Aug 07, 2013 - Sale 2321

Sale 2321 - Lot 29

Price Realized: $ 8,400
?Final Price Realized includes Buyer’s Premium added to Hammer Price
Estimate: $ 5,000 - $ 7,500
DESIGNER UNKNOWN BUFFALO BILL BIDS YOU GOOD BYE. 1911.
54x41 inches, 137 1/4x104 cm. The U.S. Lithograph Co. Russell-Morgan Print, Cincinnati & New York.
Condition B+: repaired tears and restored losses at edges, some affecting image; creases, abrasions, restoration and overpainting in margins and image; vertical and horizontal folds.
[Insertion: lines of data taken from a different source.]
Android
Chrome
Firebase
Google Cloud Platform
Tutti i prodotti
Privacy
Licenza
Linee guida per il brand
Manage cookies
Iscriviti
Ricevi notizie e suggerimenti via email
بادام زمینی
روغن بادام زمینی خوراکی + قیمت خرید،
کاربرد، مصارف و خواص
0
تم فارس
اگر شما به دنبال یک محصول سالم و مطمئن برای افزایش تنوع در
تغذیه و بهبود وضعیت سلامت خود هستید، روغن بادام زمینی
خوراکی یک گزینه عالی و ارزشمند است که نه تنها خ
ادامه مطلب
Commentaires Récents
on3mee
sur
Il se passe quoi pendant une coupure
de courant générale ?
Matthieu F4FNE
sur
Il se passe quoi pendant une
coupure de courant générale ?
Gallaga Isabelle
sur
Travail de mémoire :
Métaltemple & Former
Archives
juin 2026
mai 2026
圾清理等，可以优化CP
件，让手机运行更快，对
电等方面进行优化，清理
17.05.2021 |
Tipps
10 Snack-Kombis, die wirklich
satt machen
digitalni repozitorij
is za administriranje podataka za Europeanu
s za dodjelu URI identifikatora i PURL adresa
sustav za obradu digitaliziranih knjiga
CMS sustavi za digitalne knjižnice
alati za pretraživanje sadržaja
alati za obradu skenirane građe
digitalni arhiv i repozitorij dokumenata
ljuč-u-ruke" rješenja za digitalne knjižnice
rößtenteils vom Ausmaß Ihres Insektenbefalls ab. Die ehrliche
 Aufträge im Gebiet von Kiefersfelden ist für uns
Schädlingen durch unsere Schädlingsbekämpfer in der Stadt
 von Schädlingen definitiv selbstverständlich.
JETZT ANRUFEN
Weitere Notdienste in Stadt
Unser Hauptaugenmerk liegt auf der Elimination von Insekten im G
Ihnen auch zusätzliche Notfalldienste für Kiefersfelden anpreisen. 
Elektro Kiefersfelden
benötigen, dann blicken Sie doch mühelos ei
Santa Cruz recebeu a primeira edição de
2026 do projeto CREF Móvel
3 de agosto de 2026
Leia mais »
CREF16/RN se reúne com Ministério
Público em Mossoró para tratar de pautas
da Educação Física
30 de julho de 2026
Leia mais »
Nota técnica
This poster is an extraordinary confluence of at least four external influences including dreams, schemes, self promotion and publicity. In 1909, Lewis Rodman Wanamaker, the scion of the great Philadelphia department store family, publicly proposed the idea of a gigantic memorial to the vanishing Native American, to be situated across from the Statue of Liberty in New York Harbor. Wanamaker, and his chief photographer, Joseph Kossuth Dixon, kept pushing their project and on December 8, 1911, Congress passed an act authorizing the construction of the monument on Staten Island. In 1913 there was a groundbreaking ceremony and President Taft himself, as well as over 30 prominent Native Americans, were in attendance. Among the monument's supporters was Buffalo Bill, who was at the time winding down his long run as America's premiere and most-recognized performer. After announcing his impending retirement in 1910, advertisements for his shows began appearing with the phrases, "bids good bye," "absolutely last appearance," etc. It turned out the perennial showman's announcement became a rather successful way to sell tickets, and these "good bye" notices continued to appear for several years. Here, in an attempt to piggyback his own publicity with an important national story, the performer decided to weigh in on the monument. No other copy of this poster is known to exist, but the image is reproduced in the book, "Thrilling Lives of Buffalo Bill and Pawnee Bill," (by Frank Winch. S.L. Parsons & Sons, New York, 1911) with the caption, "a suggestion designed by Louis E. Cooke [Buffalo Bill's General Agent] for the proposed monument to the American Indian, to be erected in New York Harbor by Mr. Rodney Wanamaker." Identical imagery from the anonymous design was also used the following year on a poster to promote the film "The Life of Buffalo Bill in 3 reels." A victim of the onset of World War I and changing public opinions, the monument was never constructed. Buffalo Bill died in January, 1917.